TASK DESCRIPTION:
Given these entries, repeat exactly the lines starting with the one that has "CBT vs IPT: Interpersonal" and going on through the one that has "electronics.", both included, but none of the pictures.

GIVEN RECORDS:
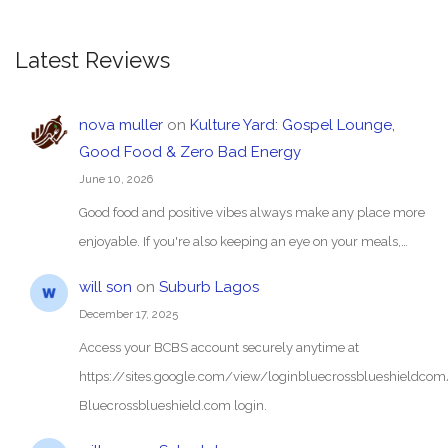
Latest Reviews
nova muller
on
Kulture Yard: Gospel Lounge,
Good Food & Zero Bad Energy
June 10, 2026
Good food and positive vibes always make any place more
enjoyable. If you're also keeping an eye on your meals,…
will son
on
Suburb Lagos
December 17, 2025
Access your BCBS account securely anytime at
https://sites.google.com/view/loginbluecrossblueshieldc
Bluecrossblueshield.com login.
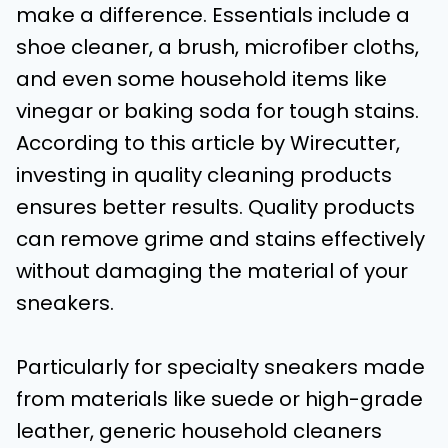
make a difference. Essentials include a
shoe cleaner, a brush, microfiber cloths,
and even some household items like
vinegar or baking soda for tough stains.
According to this article by Wirecutter,
investing in quality cleaning products
ensures better results. Quality products
can remove grime and stains effectively
without damaging the material of your
sneakers.
Particularly for specialty sneakers made
from materials like suede or high-grade
leather, generic household cleaners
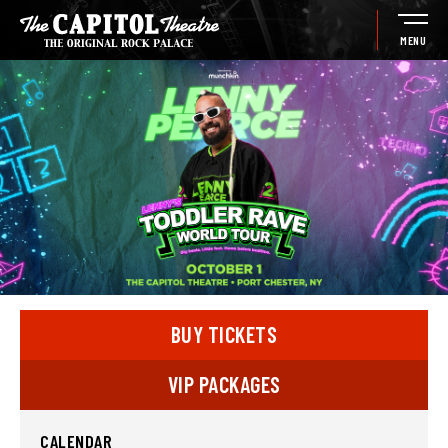
Skip
to
MENU
content
Accessibility
Buy
Tickets
Search
BUY TICKETS
VIP PACKAGES
CALENDAR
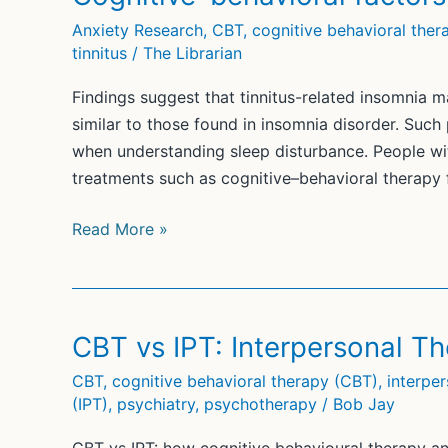
Cognitive
Anxiety Research
,
CBT
,
cognitive behavioral ther
Behavioral
tinnitus
/
The Librarian
Therapy
(CBT)
Findings suggest that tinnitus-related insomnia 
similar to those found in insomnia disorder. Such
when understanding sleep disturbance. People wit
treatments such as cognitive–behavioral therapy 
Cognitive–
Read More »
behavioral
factors
in
tinnitus-
CBT vs IPT: Interpersonal 
related
CBT
,
cognitive behavioral therapy (CBT)
,
interpe
insomnia
(IPT)
,
psychiatry
,
psychotherapy
/
Bob Jay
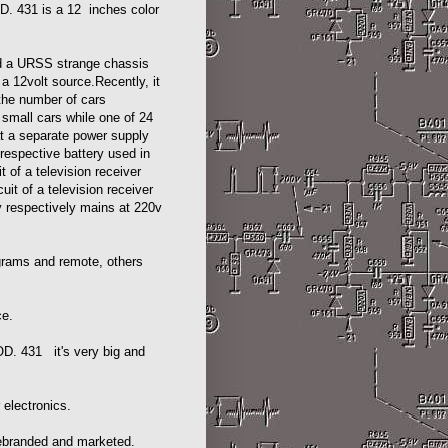
. 431 is a 12 inches color
.
and a URSS strange chassis
 a 12volt source.Recently, it
the number of cars
n small cars while one of 24
hat a separate power supply
 respective battery used in
t of a television receiver
uit of a television receiver
y respectively mains at 220v
grams and remote, others
ce.
. 431 it's very big and
 electronics.
rebranded and marketed.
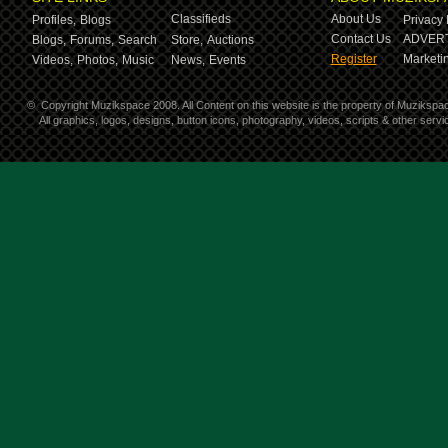
Classifieds
About Us
Profiles,
Blogs
Privacy 
Contact Us
ADVERT
Blogs,
Forums,
Search
Store,
Auctions
Register
Marketin
Videos,
Photos,
Music
News,
Events
©
Copyright Muzikspace 2008. All Content on this website is the property of Muzikspa
All graphics, logos, designs, button icons, photography, videos, scripts & other ser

ANSWER TO THE EXERCISE:
CBT vs IPT: Interpersonal 
related
CBT
,
cognitive behavioral therapy (CBT)
,
interpe
insomnia
(IPT)
,
psychiatry
,
psychotherapy
/
Bob Jay
. 431 is a 12 inches color
.
and a URSS strange chassis
 a 12volt source.Recently, it
the number of cars
n small cars while one of 24
hat a separate power supply
 respective battery used in
t of a television receiver
uit of a television receiver
y respectively mains at 220v
grams and remote, others
ce.
. 431 it's very big and
 electronics.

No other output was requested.